The metrics pipeline uses MultiMetricsStore to fan out to Prometheus (real-time) and optionally Postgres (historical). BufferedMetricsStore wraps the Postgres store to avoid blocking query execution on I/O.

Prometheus config

The prometheus/prometheus.yml file configures a single scrape job:

scrape_configs:
- job_name: queryflux
static_configs:
- targets: ["host.docker.internal:9000"]
metrics_path: /metrics

When running via make dev, Prometheus starts in Docker and reaches QueryFlux on the host via host.docker.internal.

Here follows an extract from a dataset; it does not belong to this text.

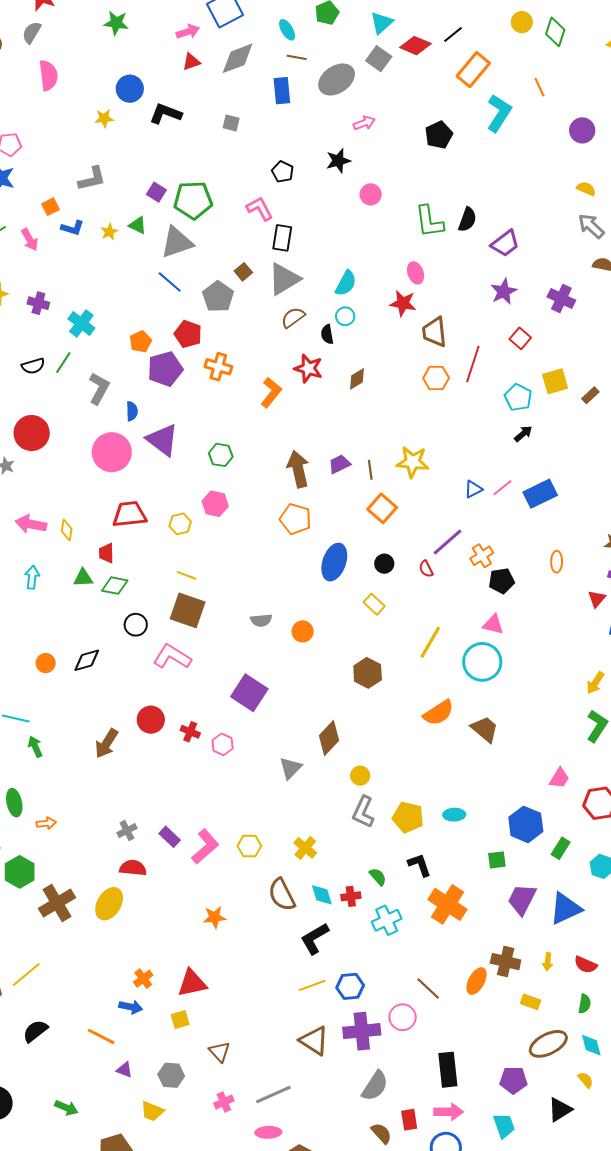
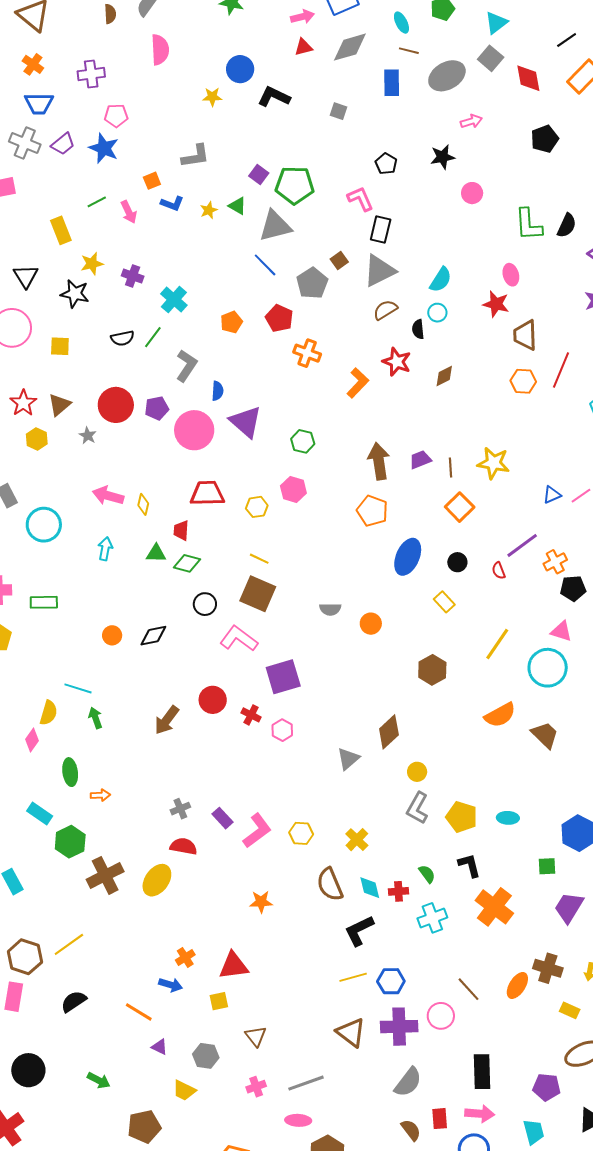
red diamond: (415, 46) -> (528, 78), moved, turned 52
purple pentagon: (165, 369) -> (157, 408), moved, size x0.7
purple square: (249, 693) -> (283, 677), moved, turned 36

On Linux, the docker-compose.yml adds extra_hosts: ["host.docker.internal:host-gateway"] to bridge this.


Grafana dashboard

A pre-built dashboard (grafana/dashboards/queryflux.json) is auto-provisioned when Grafana starts via Docker Compose. It auto-refreshes every 10 seconds.

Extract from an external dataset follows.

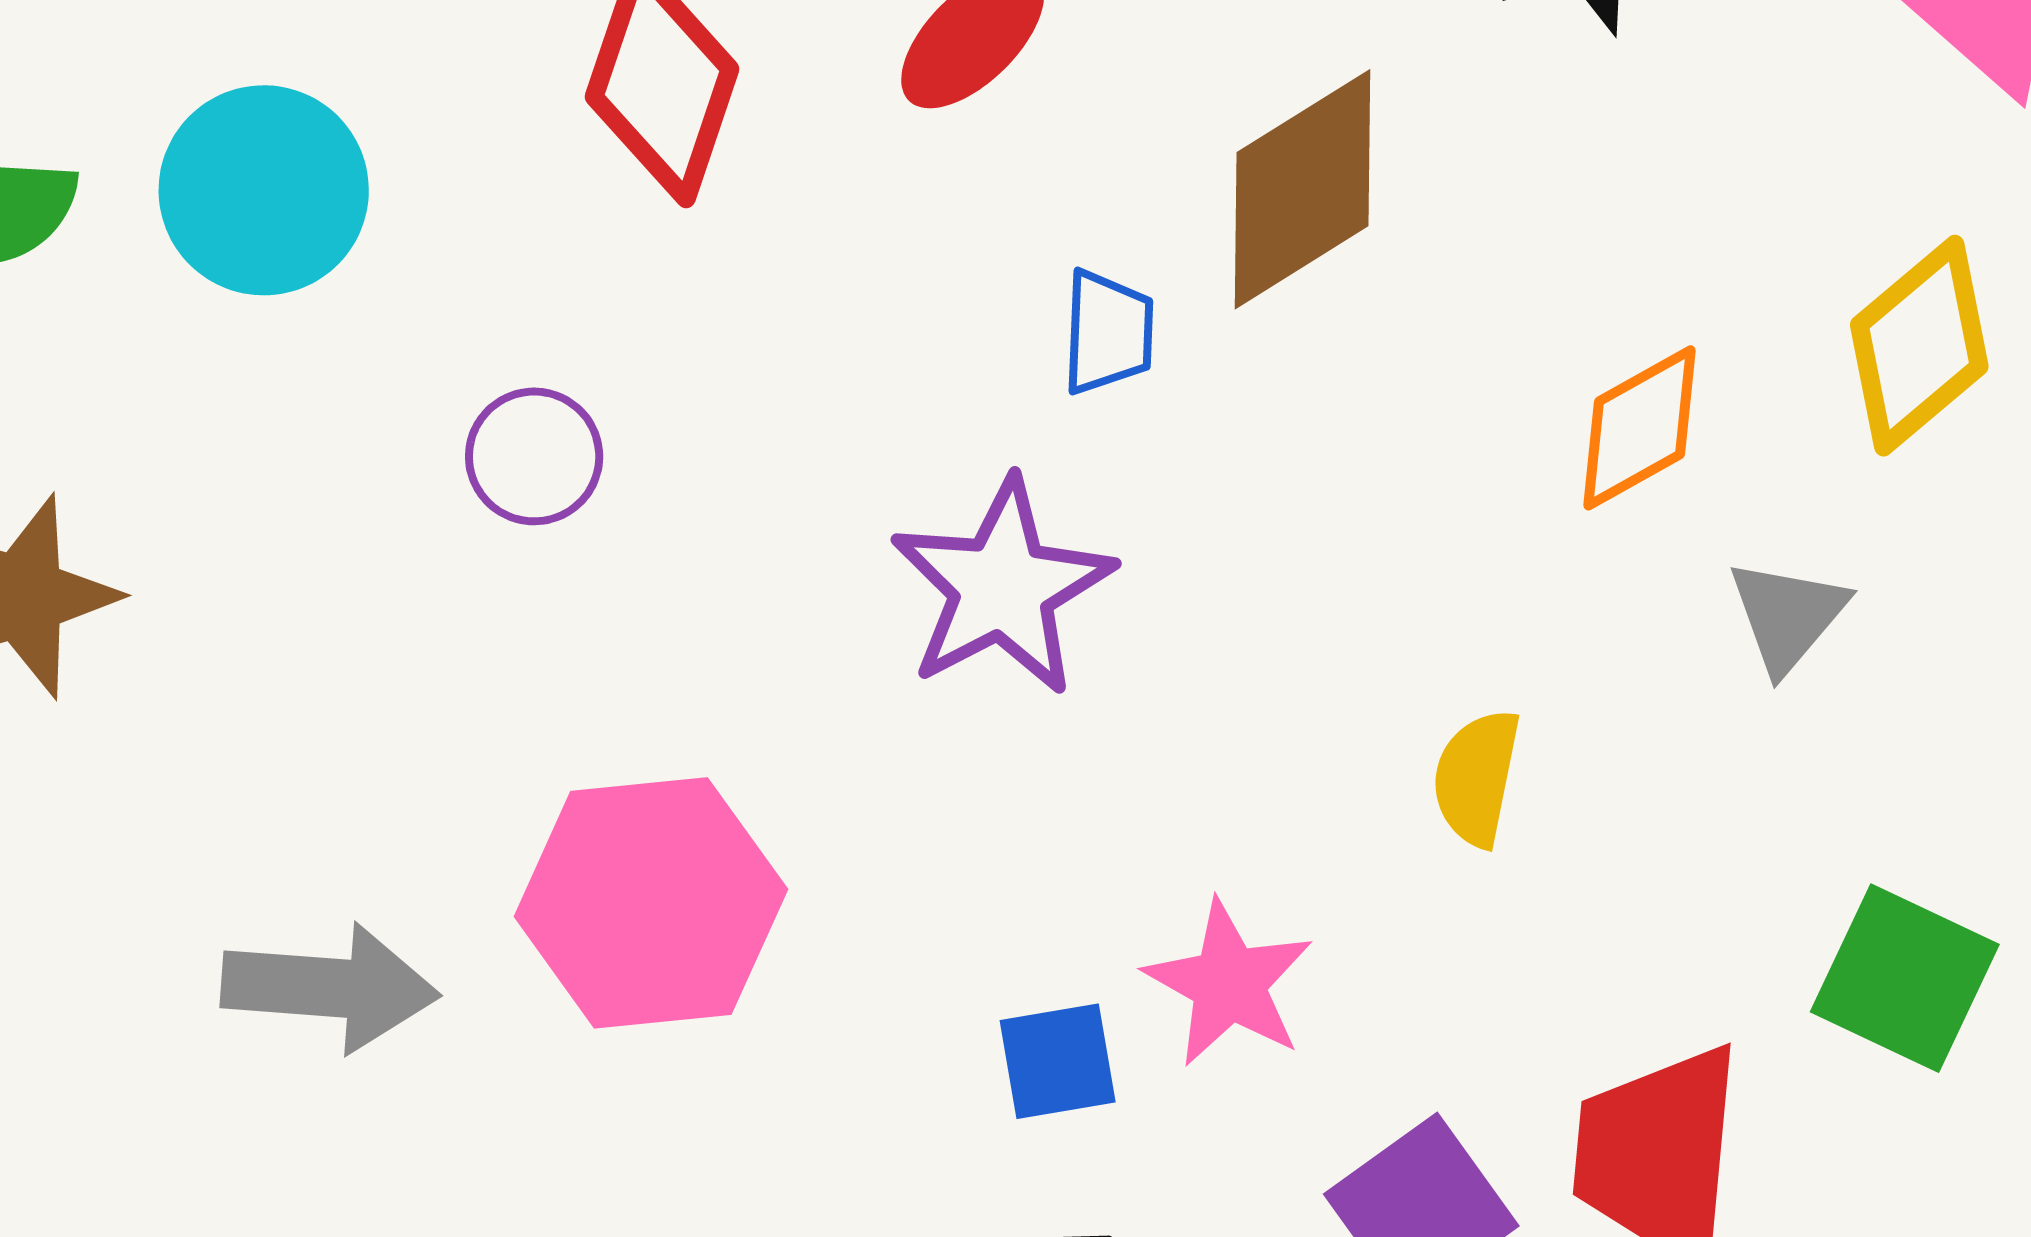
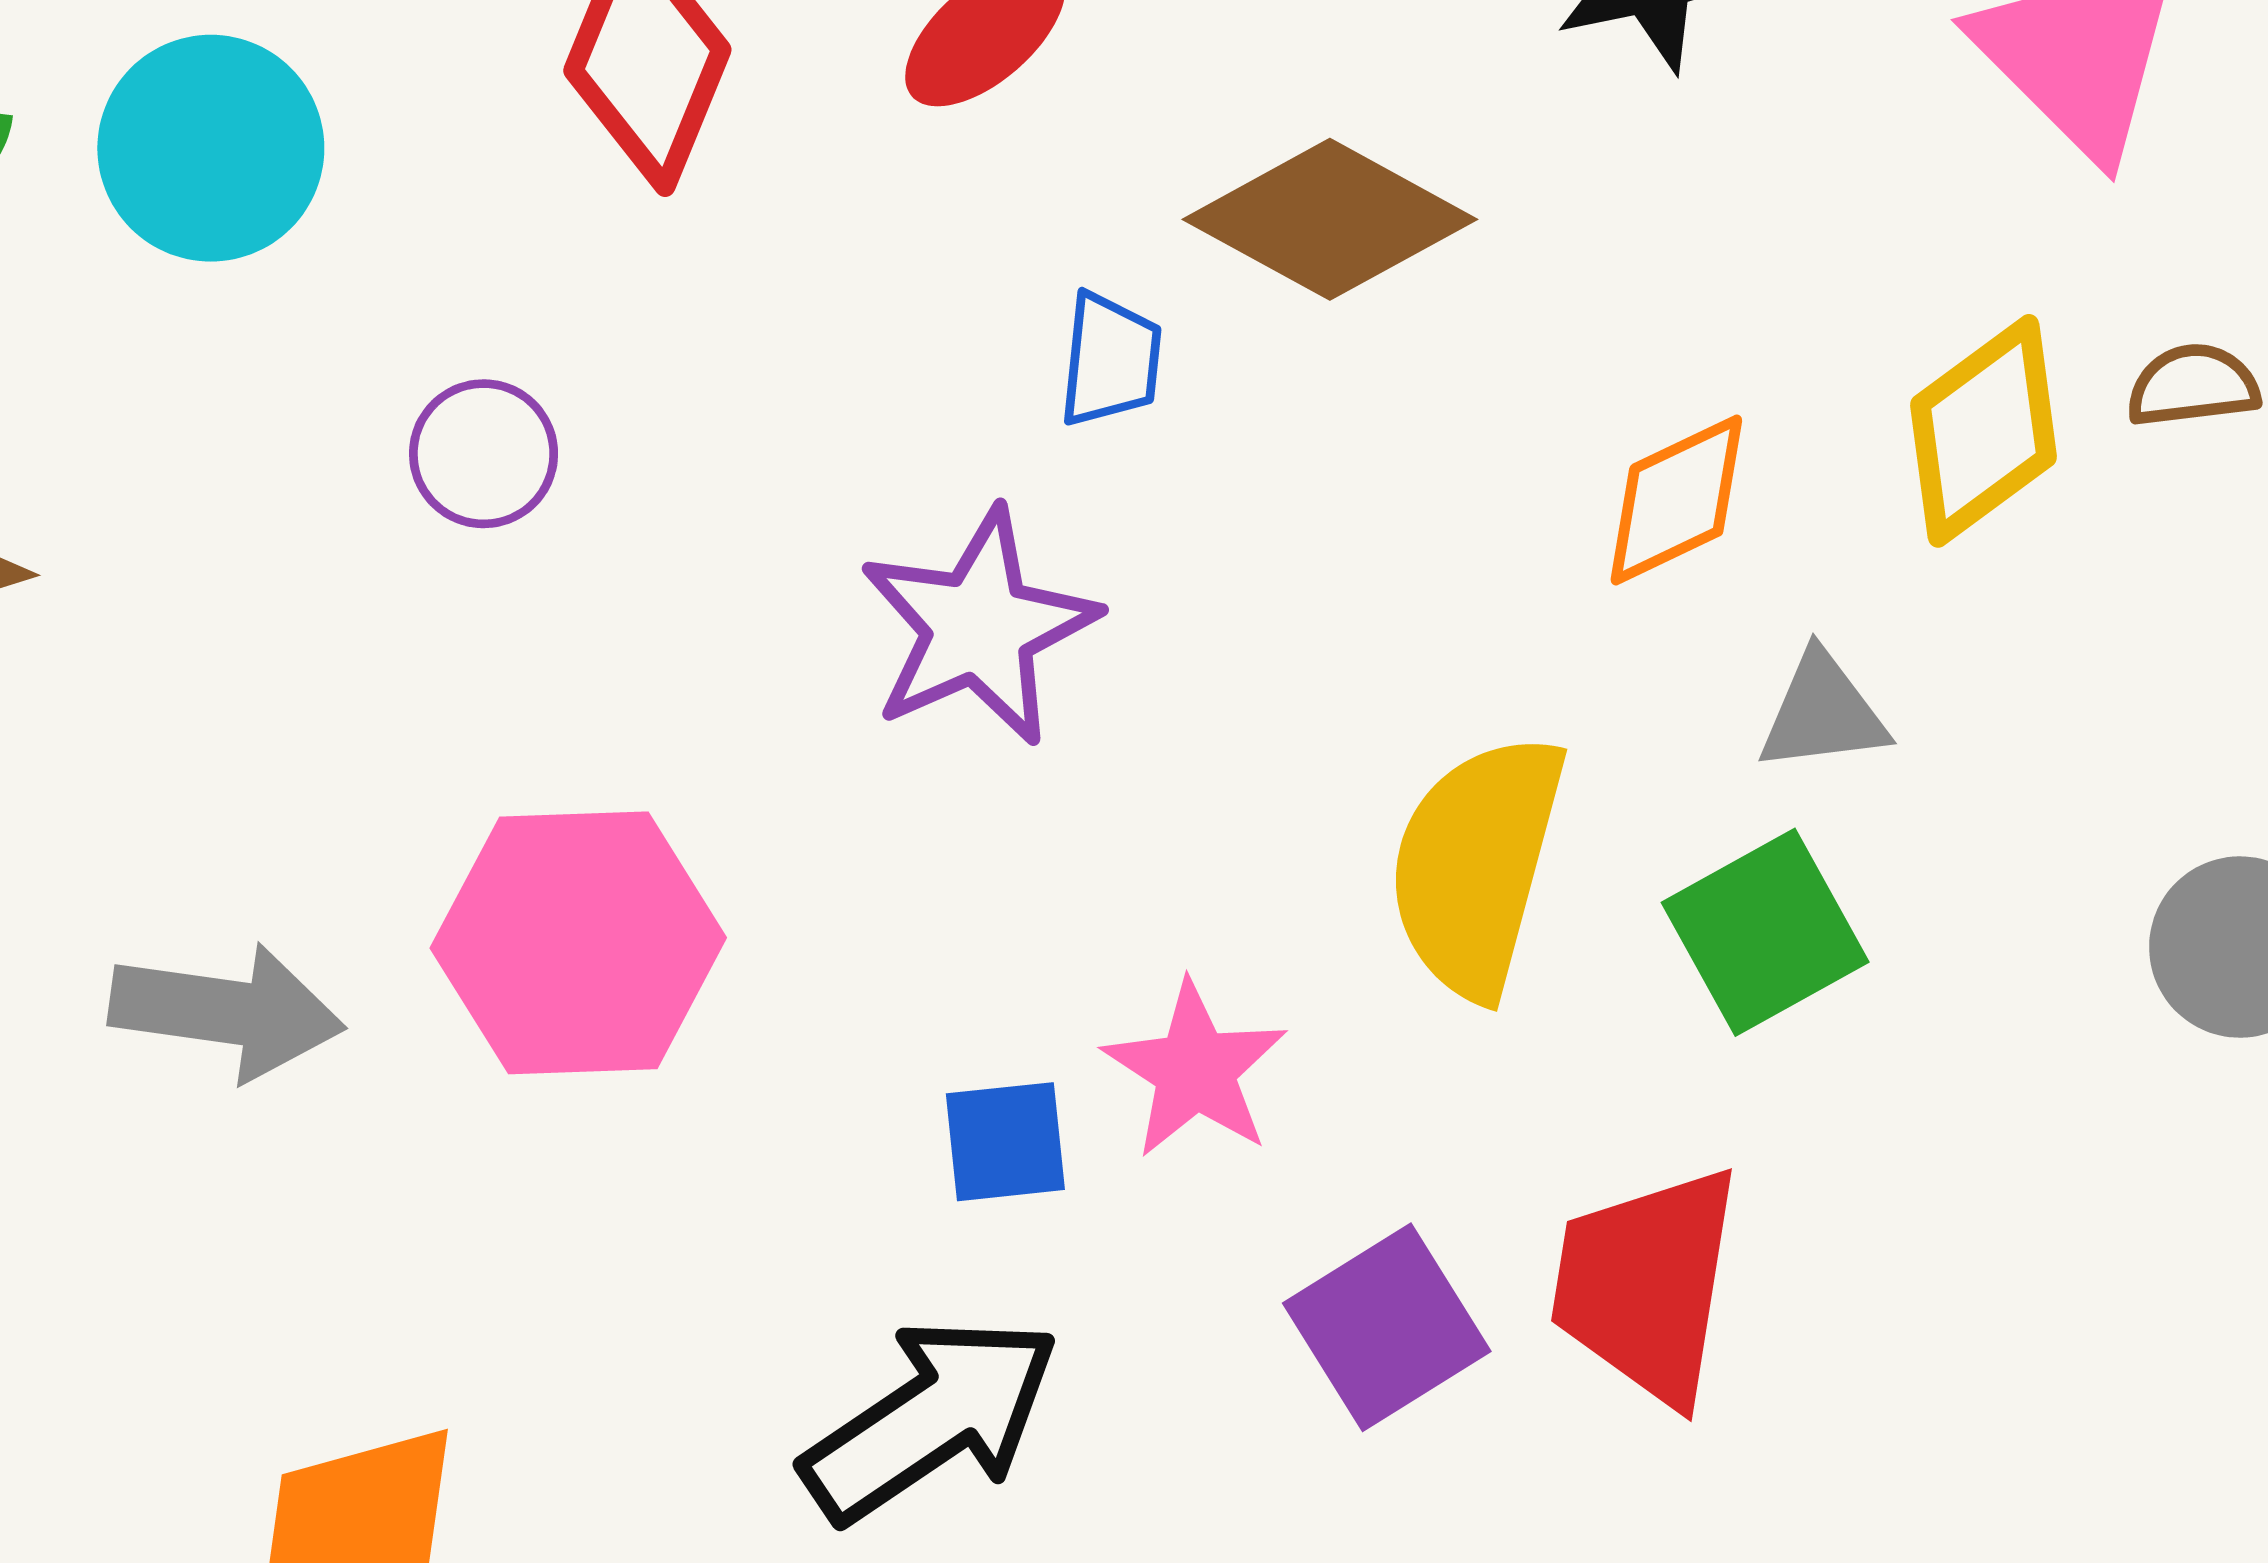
brown diamond: (1302, 189) -> (1330, 219), turned 57
gray triangle: (1788, 616) -> (1823, 713), turned 39
yellow semicircle: (1477, 778) -> (1476, 865), size x1.8
green square: (1905, 978) -> (1765, 932), moved, turned 32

Access: http://localhost:3000 (credentials: admin / admin)

Panels

PanelTypeWhat it shows
Query RateStatQueries per minute, current window
Error RateStatFraction of failed queries (%)
p95 LatencyStat95th-percentile end-to-end duration
Translation RateStatFraction of queries that ran through sqlglot
Query Throughput by StatusTime seriesSuccess / Failed / Cancelled over time
Query Throughput by EngineTime seriesPer-engine query rate over time
Latency Percentiles (p50 / p95 / p99)Time seriesLatency distribution trends
SQL Translations by Dialect PairTime seriesTranslation volume per src→tgt pair
Query Throughput per ClusterTime seriesPer-cluster query rate
Queued Queries per Cluster GroupTime seriesQueue depth per group — spikes indicate saturation

Provisioning

Grafana is auto-configured via two provisioning files:

  • grafana/provisioning/datasources/prometheus.yml — registers the Prometheus datasource pointing at http://prometheus:9090
  • grafana/dashboards/ — dashboards loaded automatically at startup; no manual import needed

QueryFlux Studio (admin UI)

QueryFlux Studio is a Next.js web UI served separately from the proxy. It talks to the Admin REST API on port 9000.

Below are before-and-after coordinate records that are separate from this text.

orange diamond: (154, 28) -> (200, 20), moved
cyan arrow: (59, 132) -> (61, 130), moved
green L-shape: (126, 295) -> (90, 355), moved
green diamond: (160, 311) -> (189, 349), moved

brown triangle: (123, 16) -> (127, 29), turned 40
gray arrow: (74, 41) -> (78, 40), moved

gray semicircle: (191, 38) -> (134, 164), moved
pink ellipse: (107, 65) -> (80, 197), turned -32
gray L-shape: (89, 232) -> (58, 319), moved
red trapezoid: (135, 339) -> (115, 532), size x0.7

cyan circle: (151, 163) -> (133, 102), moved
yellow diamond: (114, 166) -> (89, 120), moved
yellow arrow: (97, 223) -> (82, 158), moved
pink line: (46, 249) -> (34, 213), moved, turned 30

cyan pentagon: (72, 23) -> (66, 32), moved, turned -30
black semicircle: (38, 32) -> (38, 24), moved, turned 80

Start: cd ui/queryflux-studio && npm run dev (or build and serve for production)

Default URL: http://localhost:3001

Pages

PageWhat it shows
DashboardLive query rate, error rate, avg latency, translation rate; cluster health grid; recent queries
ClustersAll cluster groups and member clusters — health, running/queued counts, enable/disable, max concurrency
QueriesSearchable, filterable query history — SQL, status, duration, engine, routing trace
EnginesEngine registry — supported engines, connection types, config fields

Studio requires Postgres persistence to be configured — query history, cluster config, and dashboard stats are read from the DB. Without Postgres, the clusters page works (from in-memory state) but history pages return empty.


Admin REST API

The admin API is served on port 9000 alongside /metrics. An OpenAPI spec is available at http://localhost:9000/openapi.json and the Swagger UI at http://localhost:9000/docs.

Endpoints

MethodPathDescription
GET/healthHealth check
GET/metricsPrometheus metrics
GET/admin/clustersLive cluster state (all groups)
PATCH/admin/clusters/{group}/{cluster}Update cluster (enable/disable, max concurrency)
GET/admin/queriesQuery history (paginated, filterable)
GET/admin/statsAggregated stats for the last hour
GET/admin/engine-stats?hours=NPer-engine aggregated stats
GET/admin/group-stats?hours=NPer-cluster-group aggregated stats
GET/admin/enginesDistinct engine types in query log
GET/admin/engine-registryFull engine descriptor catalog
GET/PUT/DELETE/admin/config/clusters/{name}Cluster config CRUD (Postgres required)
GET/admin/config/clustersList all persisted cluster configs
GET/PUT/DELETE/admin/config/groups/{name}Cluster group config CRUD (Postgres required)
GET/admin/config/groupsList all persisted group configs
GET/openapi.jsonOpenAPI spec
GET/docsSwagger UI

Config CRUD endpoints (/admin/config/*) require Postgres persistence. The in-memory store supports reading live cluster state but not persisted config management.